Firewall rules at the source and destination need to be consistent to ensure all failover workloads can operate the same as production in the DR environment. Be sure to configure appropriate firewall rules, network segments, NAT rules (etc) as much as possible in advance to minimize the necessary effort during an actual outage. In the following steps, we update the firewall rules at the destination SDDC. This may or may not be needed in customer environments if the rules already exist.

Execution summary

Failover

Networking and communications are disabled and unavailable in the production site.
Change name resolution for one of the VMware HCX managers to disable communications between VMware HCX managers.
Disconnect the VMnic for the VMware HCX Interconnect (IX) and Network Extension (L2e) appliances to simulate outage of the service mesh.
Network extensions are forcibly unextended in the SDDC (and on premises, if possible).
Networks in the destination SDDC are set as routable segments.
Disaster recovery plans are executed to fail into the destination SDDC.

Failback

VPN/network connectivity is reestablished.
Networks are re-extended.
Failback plans are executed.

Test results

Workloads are able to recover into the destination SDDC and come online with original IP addresses.

Steps to replicate test

Disconnect or disable the VPN.

Figure 4:VPN is disabled.

Force unextend of the network on the local/source side. Forcing the network to unextend is necessary as the VMware HCX managers will not be able to communicate. In a true outage situation, it may not be possible to execute this step.

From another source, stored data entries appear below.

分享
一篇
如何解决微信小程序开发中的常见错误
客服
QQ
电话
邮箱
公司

Figure 5:Force unextend networks on premises.

Force unextend the network in the cloud/recovery SDDC. Forcing the network to unextend is necessary as the VMware HCX managers will not be able to communicate. Check the box to allow the VMware HCX manager in the destination SDDC to connect the cloud network to the cloud edge gateway for routing capabilities.

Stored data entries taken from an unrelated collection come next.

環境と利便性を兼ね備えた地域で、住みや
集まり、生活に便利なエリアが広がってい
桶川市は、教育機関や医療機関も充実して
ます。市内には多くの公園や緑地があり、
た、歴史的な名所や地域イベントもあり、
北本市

Figure 6:Force unextend networks in the SDDC.

Figure 7:Connect the segment to the edge gateway router in the SDDC during the unextend operation.

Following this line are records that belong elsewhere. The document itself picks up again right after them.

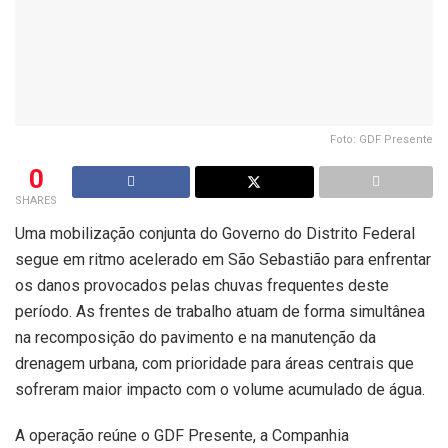
Foto: GDF Presente
0
SHARES
Uma mobilização conjunta do Governo do Distrito Federal
segue em ritmo acelerado em São Sebastião para enfrentar
os danos provocados pelas chuvas frequentes deste
período. As frentes de trabalho atuam de forma simultânea
na recomposição do pavimento e na manutenção da
drenagem urbana, com prioridade para áreas centrais que
sofreram maior impacto com o volume acumulado de água.
A operação reúne o GDF Presente, a Companhia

Figure 8:Unextend in progress.

Update the destination network in the cloud to routed (if not already set to routed by VMware HCX). Note: This is a manual task, performed in the SDDC Networking and Security page. It is possible to automate this by using the NSX-T API for VMware Cloud on AWS.

Figure 9:Changing the network type from Disconnected to Routed.

Figure 10:Changing the network type from Disconnected to Routed.

Figure 11: Cloud segments updated to Routed.

Update firewall rules to allow inbound/outbound access to and from the newly routed network segments.

Figure 12: Update SDDC compute gateway firewall to allow communications to new routed segments.

Figure 13: Updated rules allow inbound and outbound traffic to new, routed segments.

Ensure the failover plan is configured to failover to the correct network.

Figure 14: Selecting the failover network.

Failover DR plans.

Figure 15: Failover DR plan.

Confirm IP address of the failover workloads and test connectivity.

Figure 16: Recovered workload confirming IP address.

Figure 17: Recovered workload confirming connectivity to other networks in the SDDC.

Figure 18: Recovered workload confirming internet connectivity.

Outage scenario 2: Outage of internet/WAN

Figure 19: Partial outage; outage of internet/WAN.

Scenario overview

In this case, WAN/internet connectivity has failed, cutting off communications from the production data center on premises to the VMware Cloud on AWS SDDC, housing its own production workloads. Even though the nature of this scenario results from a fundamentally different type of outage scenario, functionally speaking, this is the same as outage scenario 1. For those workloads deemed critical, if a disaster is declared, all impacted/flagged workloads will have to be recovered into the VMware Cloud on AWS SDDC.